La diplomática, crítica, considera que el equipo económico de Macri apuntó con sus medidas directamente al talón de Aquiles de la "ya originalmente muy vulnerable economía" trasandina: la profundización del endeudamiento externo.

Sin embargo, reconoce que efectivamente las medidas contribuyeron a la recuperación económica vista en 2017, pero que "no fue sostenible al estar basada en la deuda internacional y allí los mercados se dieron cuenta que la economía argentina y ese pequeño momento de crecimiento, estaban construidos sobre una enorme vulnerabilidad".

Finalmente, añade: "Esa economía sumamente vulnerable, se cayó a pedazos, se cayó cual castillo de naipes y ahora la gente está protestando masivamente porque ve un efecto en sus bolsillos".

Luis Godoy, en cambio, valora las medidas de Macri y considera que la crisis se desencadenó -desafortunadamente- en un momento de una buena situación en términos macroeconómicas. De todas formas, el economista y agente productor de Benedit Bursátil, agrega: "Lamentablemente no hubo una estrategia clara para enfrentar la situación y se desaprovechó un buen momento".

En ese sentido, el también asesor financiero del fondo Aconcagua Vision, recalca que "Argentina viene de 15 años de errores y horrores económicos" y "Macri buscó disminuir el déficit fiscal con financiamiento externo, pero las cosas se complejizaron y ahora empiezan a salir todos los males de Argentina".

- ¿Entonces era una bomba de tiempo? - "Siempre Argentina está sentada en una bomba de tiempo y esa bomba ya ha explotado y esperemos que no suceda ahora, pero cuando salimos del 2015 ya era una bomba.

El actual gobierno intentó ir desactivándola gradualmente, pero ahora estamos en una encrucijada y hay que ver cómo salimos de ésta".
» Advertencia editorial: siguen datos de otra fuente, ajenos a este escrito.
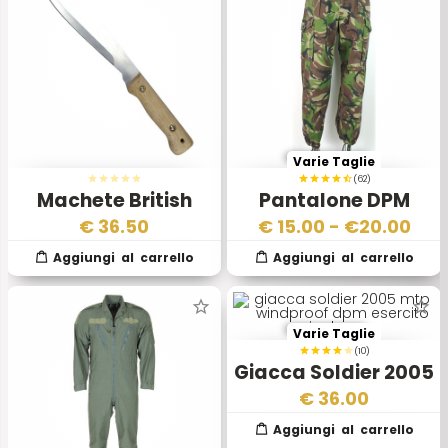
Varie Taglie
(62)
Machete British
Pantalone DPM
Army
Originale Esercito
€
36.50
€
15.00
- €
20.00
Inglese
Varie Taglie
(10)
Giacca Soldier 2005
MTP PCS Windproof
€
36.00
Respecto a esta "bomba inminente" tanto económica como política y social, Mariano Quihillaborda, asesor financiero de Benedit Bursátil, cuenta que el año pasado vino a Chile a juntarse con inversionistas para comentarles que había que invertir en empresas de energía porque se venía el aumento de tarifas.

"Nos gusta el modelo (económico de Macri), pero se está pensando demasiado políticamente en el mañana y están perdiendo al 'paciente' hoy" Mariano Quihillaborda "Me preguntaban cuánto subirían y yo les comentaba que se estimaban alzas del 1.000%-2.000% -porque antes era prácticamente cero- y los chilenos me decían '¡Pero cómo!¡Les van a quemar las calles!' y yo les explicaba que no, que había consenso de que la energía se había estado regalando".

"El problema es que después se cometieron otros errores que continuaron elevando el costo de vida de las personas al mismo tiempo de que no se veía un ahorro en el gasto político considerable, entonces no se genera la confianza necesaria, la gente se enoja y esa 'quema de las calles' se ve más probable", explica.

En medio de todos los flancos, el gobierno argentino ya confirmó que el acuerdo con el Fondo Monetario Internacional se firmará dentro de los próximos 10 días y, aunque las negociaciones se han realizado en un profundo hermetismo, los entrevistados coinciden en que el organismo podría exigir a cambio del préstamo una mayor reducción del déficit fiscal, un apuntalamiento al consumo interno y, probablemente, reformas.

Así, para el politólogo Julio Burdmann, "el tema, es que cuando interviene, después de que firmaste el convenio, es un organismo que exige grandes cosas y termina afectando el bolsillo de las personas y toda la evidencia así lo demuestra".